Spending hours of my life as a kid searching for a four leaf clover, all in the attempt to prove that luck was real. Me and my constant need for proof of all things. I never questioned luck, I just wanted to see it live and in action, in something I could hold. I didn’t understand what it truly is, I just knew that it was represented by a green leafy thing. I never did find what I was looking for in that clover patch in my front yard.
I did find some ladybugs and white butterflies that I tried to catch and keep. My grandma had given me a mason jar that I put grass in and tried to entice the butterflies to fly in. They never would, but I did collect a few ladybugs. I kept them just long enough for me to observe them up close through the glass and then I let them go. I couldn’t bear the thought of them being trapped in the glass when they needed to be free. How lucky I felt to have seen them up close.
How lucky for them I realized their need to not be confined by me.
Thinking about that feeling, naming it luck, it’s like a weightlessness comes over me, a mild sense of awe and wonder at the moment at hand. I imagine that must be what flying feels like to an untrapped ladybug.
I don’t remember when I realized that luck wasn’t actually something tangible, or when I started to wonder what luck actually is. I think it’s been this slow progression of knowing that it’s something I have the ability to create, by shifting my perspective.
Another thought experiment come to life and backed now by studies, two people can experience the same event and have vastly different perspectives of it, one can feel lucky and one can feel quite the opposite. I also think that seeing something as lucky can depend on one's mood or disposition.
If I was taught by my mom or my grandma to see events as lucky, as though I was favored in some way, then I would be predisposed to building this into my personality, this constant feeling of being lucky. Really in the end I don’t know that I fully believe in luck. I just know that I want to hold onto that flying, awe feeling whenever something serendipitous happens.
Serendipity is my most favorite word (thank you for the question this week,
).serendipity (noun) ser·en·dip·i·ty ˌser-ən-ˈdi-pə-tē: the faculty or phenomenon of finding valuable or agreeable things not sought for
What is the difference between serendipity and luck?

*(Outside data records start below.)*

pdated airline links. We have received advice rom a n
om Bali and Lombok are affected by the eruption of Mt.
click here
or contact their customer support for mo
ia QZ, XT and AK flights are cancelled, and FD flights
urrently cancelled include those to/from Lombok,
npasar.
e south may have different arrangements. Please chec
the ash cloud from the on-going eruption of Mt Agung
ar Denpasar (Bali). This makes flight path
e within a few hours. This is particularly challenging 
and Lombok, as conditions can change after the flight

There is considerable similarity between luck and serendipity, but there are also settings in which one word might be more apt than the other. Serendipity has a fairly narrow meaning, one that is concerned with finding pleasing things that one had not been looking for, while luck has a somewhat broader range (with meanings such as "a force that brings good fortune or adversity," "success," and "the events or circumstances that operate for or against an individual"). One might easily be said to have luck that is bad, which one would not say of serendipity (Merriam-Webster .com, 2024).

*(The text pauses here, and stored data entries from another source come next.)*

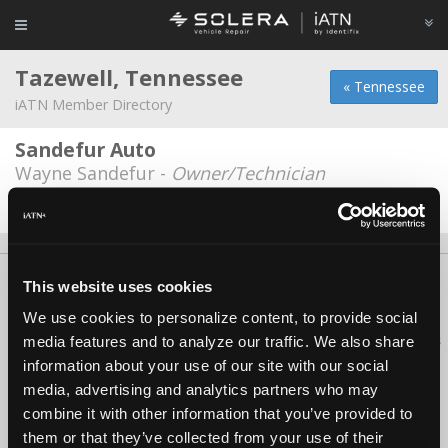
Tazewell, Tennessee
« Tennessee
iATN Member Directory
Sandefur Auto
Wayne Sandefur -
Owner/Technician
Date Last Modified: August 8, 2025
About Us
Contact Us
Press Kit
Terms
Privacy
FAQ
This website uses cookies
Copyright ©1995-2026 iATN. All rights reserved.
We use cookies to personalize content, to provide social
iATN® is a registered trademark of the International Automotive Technicians
media features and to analyze our traffic. We also share
Network.
information about your use of our site with our social
media, advertising and analytics partners who may
combine it with other information that you’ve provided to
them or that they’ve collected from your use of their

I took a strengths personality test once for a therapist, my biggest strength was serendipity due to my ability to find the good no matter how shitty the situation. Seems about right.
That’s how I make my own luck. I serendipity the fuck out of everything. Even when I don’t want too, or even when it seems like there isn’t any way to find it. Somehow, some way, it happens. And that’s what I hold onto. No matter what.
What say you dear reader friends - how do you feel about luck or serendipity? Share with me :)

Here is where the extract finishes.